Delicious and fresh Homemade Roasted Poblano and Avocado Dip that is
Prep Time15 minutes
Assemble Time10 minutes
Course: Appetizer, Side Dish, Snack
Cuisine: American, Mexican
Keyword: Avocado Dip, Poblano Pepper Dip, Quick and Simple Dips
Yield: 1 Serving

Equipment

  • Food Processor
  • Baking Sheet
  • Oven or Air Fryer

Materials

  • 3 each Avocados
  • 3 each Poblano Peppers
  • 2 each Limes Juice of
  • 2 Cloves Garlic Peeled
  • 1 each Jalapeño
  • 1 TBS Natural Honey
  • 1 Pinch Salt & Pepper
  • 1 Tsp Crushed Red Pepper Flakes
  • 1/2 Cup Water
  • 1 TBS Fresh Cilantro

Instructions

  • Pre-heat oven to 400 degrees. Place poblano peppers on a greased baking sheet and put in oven once pre-heated.
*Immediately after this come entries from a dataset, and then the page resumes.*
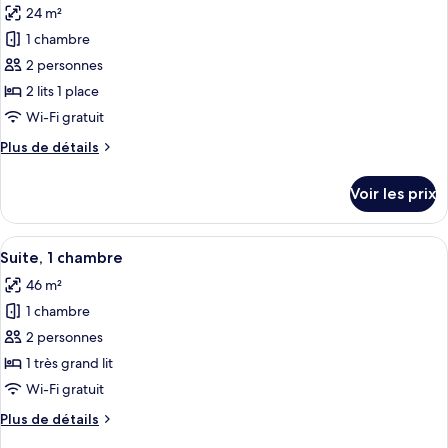
grand
24 m²
Urban,
les
lit
Studio,
1 chambre
photos
1
pour
2 personnes
très
ce
grand
2 lits 1 place
lit
type
Wi-Fi gratuit
de
Plus
Plus de détails
chambre :
de
aloft,
détails
Voir les prix
sur
Chambre,
le
2
type
Afficher
Une chambre d’hôtel moderne avec un g
lits
6
de
Suite, 1 chambre
toutes
une
chambre
46 m²
aloft,
les
place
Chambre,
1 chambre
photos
2
pour
2 personnes
lits
ce
une
1 très grand lit
place
type
Wi-Fi gratuit
de
Plus
Plus de détails
chambre :
de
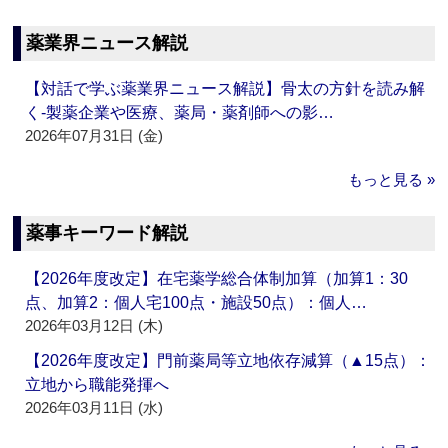
薬業界ニュース解説
【対話で学ぶ薬業界ニュース解説】骨太の方針を読み解
く‐製薬企業や医療、薬局・薬剤師への影…
2026年07月31日 (金)
もっと見る »
薬事キーワード解説
【2026年度改定】在宅薬学総合体制加算（加算1：30
点、加算2：個人宅100点・施設50点）：個人…
2026年03月12日 (木)
【2026年度改定】門前薬局等立地依存減算（▲15点）：
立地から職能発揮へ
2026年03月11日 (水)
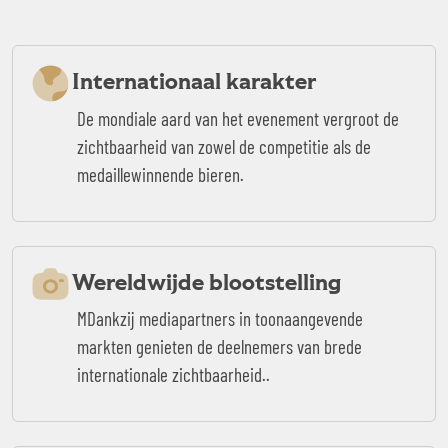
Internationaal karakter
De mondiale aard van het evenement vergroot de
zichtbaarheid van zowel de competitie als de
medaillewinnende bieren.
Wereldwijde blootstelling
MDankzij mediapartners in toonaangevende
markten genieten de deelnemers van brede
internationale zichtbaarheid..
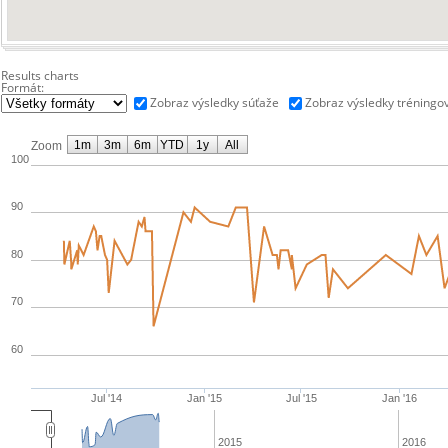
Results charts
Formát:
Zobraz výsledky súťaže
Zobraz výsledky tréningo
1m
3m
6m
YTD
1y
All
Zoom
100
90
80
70
60
Jul '14
Jan '15
Jul '15
Jan '16
2015
2016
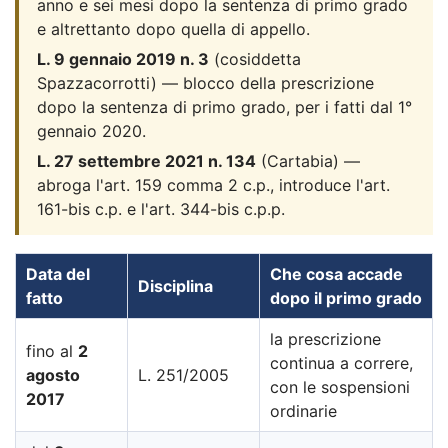
anno e sei mesi dopo la sentenza di primo grado
e altrettanto dopo quella di appello.
L. 9 gennaio 2019 n. 3
(cosiddetta
Spazzacorrotti) — blocco della prescrizione
dopo la sentenza di primo grado, per i fatti dal 1°
gennaio 2020.
L. 27 settembre 2021 n. 134
(Cartabia) —
abroga l'art. 159 comma 2 c.p., introduce l'art.
161-bis c.p. e l'art. 344-bis c.p.p.
Data del
Che cosa accade
Disciplina
fatto
dopo il primo grado
la prescrizione
fino al
2
continua a correre,
agosto
L. 251/2005
con le sospensioni
2017
ordinarie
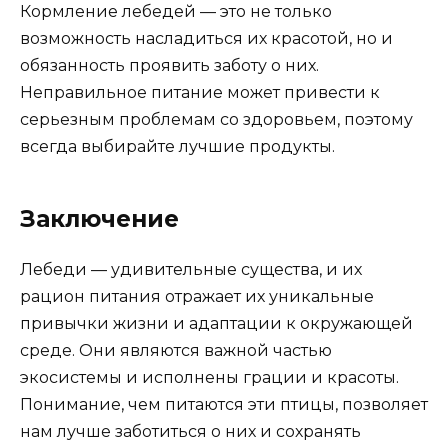
Кормление лебедей — это не только
возможность насладиться их красотой, но и
обязанность проявить заботу о них.
Неправильное питание может привести к
серьезным проблемам со здоровьем, поэтому
всегда выбирайте лучшие продукты.
Заключение
Лебеди — удивительные существа, и их
рацион питания отражает их уникальные
привычки жизни и адаптации к окружающей
среде. Они являются важной частью
экосистемы и исполнены грации и красоты.
Понимание, чем питаются эти птицы, позволяет
нам лучше заботиться о них и сохранять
Roast in the oven for approximately 15-18 minutes, turning the peppers evenly halfway through cooking.
  • While the peppers are cooking, prep avocados and jalapeño [remove any stems, seeds and skin] to be put into the food processor.
  • Once the poblanos are roasted, remove them from the oven and put them aside for 5 minutes to cool. Once cooled, carefully pull off the outer layer of skin and discard. Cut off stem and remove seeds.
  • Place poblano peppers, avocados, garlic cloves, jalapeño, honey, cilantro, crushed red pepper, salt, pepper and water in the food processor. Blend until smooth [roughly 30 seconds to a minute]
  • Tada! This can be enjoyed right away, however my new favorite trick has been putting it in the fridge to chill for at least an hour.